Теперь оставалось только извлечь ящик из рук раздувшегося мертвеца, не разбив и не повредив ампулы. Марина с омерзением склонилась над трупом, потянула ящик. На перчатки брызнула слизь и сукровица.
Девушка закрыла глаза и дернула сейф на себя. Получилось. Ящик был у нее в руках. Марина сорвала наполовину сгоревшую занавеску с окна, обтерла заляпанные перчатки и холодный металл. Соскребла этикетку с указанием названия препарата, скомкала и кинула за шкаф. Завернула ящик во вторую занавеску и зажала под мышкой бесценную папку с документами.
– Миша! – Алексеева высунулась из лаборатории.
Вдруг снизу раздались выстрелы, прозвучавшие оглушительно громко в наступившей тишине.
«Ну твою мать! – промелькнула в голове у девушки разочарованная, но отчего-то слишком равнодушная мысль. – Я же говорила, что такого везения в жизни не бывает. Пора бы получить свою ложку дегтя».
Марина подхватила ящик и бросилась вниз по второй лестнице. Тяжеленный сейф оттягивал руки, мешал бежать. Через пролеты третьего этажа она увидела, как двое здоровенных мужчин в костюмах химзащиты укрылись за колонной на втором, а напротив них за открытой дверью кабинета прятался Миша.
Чернов спас ей жизнь. У Алексеевой не оставалось никаких сомнений, что два амбала явились за чудо-препаратом, который предназначался для Генштаба, и уж они точно знали, что он здесь. Значит, живыми и без боя разведчикам бункера историков и философов не уйти.
Девушка никогда не стреляла из автомата. Ей было страшно до дрожи в коленях, но только от ее меткости теперь зависело, получат они шанс или нет. Марина сняла с плеча старенький «калашников», приложила приклад к плечу.
«Черт, да как же из него целиться? Не палить же наугад? Кажется, надо совместить черточку с точечкой и поймать объект в прицел. Как в тире. В детстве же попадала. И в пейнтбол играла. Соберись, тряпка. Раз, два, три!»
Грянула очередь хаотичных выстрелов. На защитном костюме одного амбала появились аккуратные черные дырки, сочащиеся дымящейся на холоде кровью, и он рухнул на пол. Марина согнулась от боли, выронив автомат, – отдачей ей едва не выбило плечо. Этот неосознанное движение спасло ей жизнь. Над головой свистнули пули, сбивая влажную штукатурку с потолка и стены.

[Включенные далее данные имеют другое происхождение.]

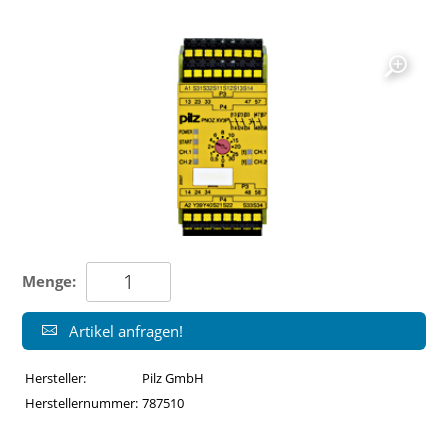
Menge:
Artikel anfragen!
Hersteller:
Pilz GmbH
Herstellernummer:
787510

Напарник нападающего стрелял наугад, не видя Марину из-за колонны, и эти выстрелы стоили ему жизни. Он отвлекся на девушку и получил очередь от Михаила. Хороший «калаш» легко пробил резину «химзы» и живую человеческую плоть.
Марина подхватила ящик и бросилась навстречу Мише и вдруг остановилась.
– Папка! Там на лестнице папка! – крикнула девушка, поворачивая обратно.
Чернов схватил ее за локоть и встряхнул, как куклу.
– Дура! Куда! Бегом отсюда! У них подкрепление за корпусом, я видел, – прохрипел парень. Сквозь плексиглас противогаза на девушку смотрели безумные, испуганные глаза вчерашнего студента.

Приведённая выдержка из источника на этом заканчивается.